NEW YORK — Stocks closed sharply lower Monday after two big rating agencies criticized a fiscal pact between European leaders last week that is aimed at easing the region’s debt crisis.
Fitch Ratings said the deal to more closely bind Europe’s budgets will make little difference. The region will face “a significant economic downturn” as it wrestles with its sovereign debt crisis for another year or more, Fitch said. Moody’s said the summit produced “few new measures.”
Guy LeBas, chief fixed-income strategist at Janney Montgomery Scott, said the agreement “kicks off a process that has a chance of solving the next crisis, not this one. . . . The problem is the changes they’ve agreed to go toward solving the root of current problems 12 months from now.”
The euro Monday hit a 10-week low against the dollar, plunging nearly 2 cents. Yields on Italian bonds rose as investors fretted about that nation’s debt burden. European stocks fell. Treasury yields fell as investors shifted money into U.S. government debt.
Stocks fell broadly, with declines across all 10 industry groups in the Standard & Poor’s 500 index. Falling stocks outnumbered rising ones 4-to-1 on the New York Stock Exchange.
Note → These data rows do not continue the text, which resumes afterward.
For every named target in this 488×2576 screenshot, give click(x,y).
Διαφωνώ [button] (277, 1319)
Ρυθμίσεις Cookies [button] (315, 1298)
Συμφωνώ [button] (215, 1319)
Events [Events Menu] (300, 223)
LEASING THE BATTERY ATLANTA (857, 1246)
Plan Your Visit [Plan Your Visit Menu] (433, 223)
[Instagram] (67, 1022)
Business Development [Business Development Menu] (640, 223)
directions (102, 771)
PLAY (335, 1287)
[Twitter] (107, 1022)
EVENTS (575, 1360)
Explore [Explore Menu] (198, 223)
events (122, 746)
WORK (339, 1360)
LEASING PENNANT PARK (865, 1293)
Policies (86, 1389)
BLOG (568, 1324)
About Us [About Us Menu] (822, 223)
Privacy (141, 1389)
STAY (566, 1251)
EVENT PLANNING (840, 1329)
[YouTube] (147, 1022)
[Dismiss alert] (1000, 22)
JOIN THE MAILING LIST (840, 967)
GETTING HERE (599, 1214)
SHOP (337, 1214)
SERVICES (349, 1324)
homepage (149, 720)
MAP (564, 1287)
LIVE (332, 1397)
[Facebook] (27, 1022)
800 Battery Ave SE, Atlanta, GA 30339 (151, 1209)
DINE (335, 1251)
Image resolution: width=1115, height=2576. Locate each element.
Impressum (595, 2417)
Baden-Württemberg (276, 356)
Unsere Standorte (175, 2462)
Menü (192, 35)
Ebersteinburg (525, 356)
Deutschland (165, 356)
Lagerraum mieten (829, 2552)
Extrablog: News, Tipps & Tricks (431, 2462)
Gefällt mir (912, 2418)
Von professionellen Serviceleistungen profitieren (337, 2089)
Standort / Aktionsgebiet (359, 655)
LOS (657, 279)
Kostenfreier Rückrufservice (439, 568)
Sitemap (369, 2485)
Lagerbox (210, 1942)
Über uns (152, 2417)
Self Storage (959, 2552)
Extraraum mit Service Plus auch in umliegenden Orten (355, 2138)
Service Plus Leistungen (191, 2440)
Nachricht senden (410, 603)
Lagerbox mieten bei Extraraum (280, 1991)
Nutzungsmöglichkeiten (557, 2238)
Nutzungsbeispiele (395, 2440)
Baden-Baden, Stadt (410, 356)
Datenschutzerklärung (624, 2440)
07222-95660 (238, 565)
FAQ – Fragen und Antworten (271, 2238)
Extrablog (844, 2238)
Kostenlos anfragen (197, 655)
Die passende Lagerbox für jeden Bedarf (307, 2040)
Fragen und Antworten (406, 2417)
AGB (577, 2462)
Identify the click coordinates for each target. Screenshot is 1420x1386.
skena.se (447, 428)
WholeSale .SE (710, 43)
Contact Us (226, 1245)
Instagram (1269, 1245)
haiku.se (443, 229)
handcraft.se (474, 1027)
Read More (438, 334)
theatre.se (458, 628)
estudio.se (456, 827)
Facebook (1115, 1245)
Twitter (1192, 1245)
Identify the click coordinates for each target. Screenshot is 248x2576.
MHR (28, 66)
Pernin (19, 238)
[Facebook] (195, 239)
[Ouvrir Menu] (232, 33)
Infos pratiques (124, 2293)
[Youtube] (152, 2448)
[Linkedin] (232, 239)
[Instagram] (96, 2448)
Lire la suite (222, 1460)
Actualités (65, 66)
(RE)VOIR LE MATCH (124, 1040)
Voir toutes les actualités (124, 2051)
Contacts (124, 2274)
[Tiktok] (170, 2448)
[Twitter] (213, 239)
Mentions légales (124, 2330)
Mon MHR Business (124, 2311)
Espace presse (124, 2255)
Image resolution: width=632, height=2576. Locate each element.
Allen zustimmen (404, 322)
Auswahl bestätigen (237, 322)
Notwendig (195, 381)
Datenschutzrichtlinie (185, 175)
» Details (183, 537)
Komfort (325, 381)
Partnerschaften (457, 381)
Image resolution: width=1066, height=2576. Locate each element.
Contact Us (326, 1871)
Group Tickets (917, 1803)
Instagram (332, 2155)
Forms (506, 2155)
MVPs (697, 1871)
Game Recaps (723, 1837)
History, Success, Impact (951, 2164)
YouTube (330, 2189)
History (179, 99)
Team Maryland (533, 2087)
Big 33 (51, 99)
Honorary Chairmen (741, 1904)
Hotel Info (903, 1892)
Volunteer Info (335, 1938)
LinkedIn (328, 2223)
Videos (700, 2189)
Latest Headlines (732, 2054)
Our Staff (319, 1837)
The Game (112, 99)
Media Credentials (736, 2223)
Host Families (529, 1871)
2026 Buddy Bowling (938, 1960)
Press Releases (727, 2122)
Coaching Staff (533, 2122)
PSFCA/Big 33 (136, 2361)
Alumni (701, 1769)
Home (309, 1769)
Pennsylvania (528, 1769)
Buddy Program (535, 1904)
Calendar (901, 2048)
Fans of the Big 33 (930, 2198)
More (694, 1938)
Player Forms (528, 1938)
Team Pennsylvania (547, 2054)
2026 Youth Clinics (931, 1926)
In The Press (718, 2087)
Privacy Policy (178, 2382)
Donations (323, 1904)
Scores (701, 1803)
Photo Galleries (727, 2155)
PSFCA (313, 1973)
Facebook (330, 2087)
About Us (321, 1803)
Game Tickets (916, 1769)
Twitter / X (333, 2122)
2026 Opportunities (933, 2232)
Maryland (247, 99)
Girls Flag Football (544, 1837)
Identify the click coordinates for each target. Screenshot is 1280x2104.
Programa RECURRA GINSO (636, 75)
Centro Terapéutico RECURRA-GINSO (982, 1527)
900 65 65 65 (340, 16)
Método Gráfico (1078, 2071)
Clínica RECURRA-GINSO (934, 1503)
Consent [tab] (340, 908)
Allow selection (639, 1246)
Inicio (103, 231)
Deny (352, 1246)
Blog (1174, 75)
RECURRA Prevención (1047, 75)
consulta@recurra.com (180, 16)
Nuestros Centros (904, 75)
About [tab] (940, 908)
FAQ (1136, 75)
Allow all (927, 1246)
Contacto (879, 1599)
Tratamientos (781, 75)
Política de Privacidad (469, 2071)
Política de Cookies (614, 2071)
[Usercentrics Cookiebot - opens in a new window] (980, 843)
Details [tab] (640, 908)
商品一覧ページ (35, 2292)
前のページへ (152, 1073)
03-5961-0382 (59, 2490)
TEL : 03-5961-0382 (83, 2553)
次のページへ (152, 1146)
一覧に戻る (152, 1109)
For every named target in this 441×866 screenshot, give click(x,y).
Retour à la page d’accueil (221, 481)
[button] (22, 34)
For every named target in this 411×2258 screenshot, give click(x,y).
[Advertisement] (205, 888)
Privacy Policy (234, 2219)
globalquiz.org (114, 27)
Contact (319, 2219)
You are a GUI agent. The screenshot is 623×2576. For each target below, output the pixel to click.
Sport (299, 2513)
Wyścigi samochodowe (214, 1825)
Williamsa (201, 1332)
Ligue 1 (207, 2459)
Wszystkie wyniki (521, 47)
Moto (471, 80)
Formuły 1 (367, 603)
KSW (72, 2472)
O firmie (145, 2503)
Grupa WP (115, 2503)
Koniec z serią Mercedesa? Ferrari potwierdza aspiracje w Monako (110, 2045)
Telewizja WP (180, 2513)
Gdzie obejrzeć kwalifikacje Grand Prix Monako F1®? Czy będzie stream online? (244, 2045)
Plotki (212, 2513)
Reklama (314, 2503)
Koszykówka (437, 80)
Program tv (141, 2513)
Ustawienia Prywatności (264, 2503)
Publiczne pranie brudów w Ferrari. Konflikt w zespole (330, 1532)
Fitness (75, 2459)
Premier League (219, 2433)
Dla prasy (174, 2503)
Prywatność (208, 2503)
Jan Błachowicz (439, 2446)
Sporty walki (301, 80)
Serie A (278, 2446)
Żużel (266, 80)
Intel dragged the Dow Jones industrial average lower, falling 4 percent after the chipmaker said its fourth-quarter revenue will be lower than expected because of supply-chain problems. Intel is considered a bellwether for the computer industry because its chips are used in a wide range of products.
The Dow closed down 162.87 points, or 1.3 percent, at 12,021.39. It was down as much as 243 points before rising in the final hour of trading. The loss erased nearly all of the Dow’s gains from last week.
The S&P 500 lost 18.72 points, or 1.5 percent, to close at 1,236.47. The Nasdaq composite fell 34.59, or 1.3 percent, to close at 2,612.26.
Moody’s said it will review the credit ratings of all European Union nations in the first quarter of next year.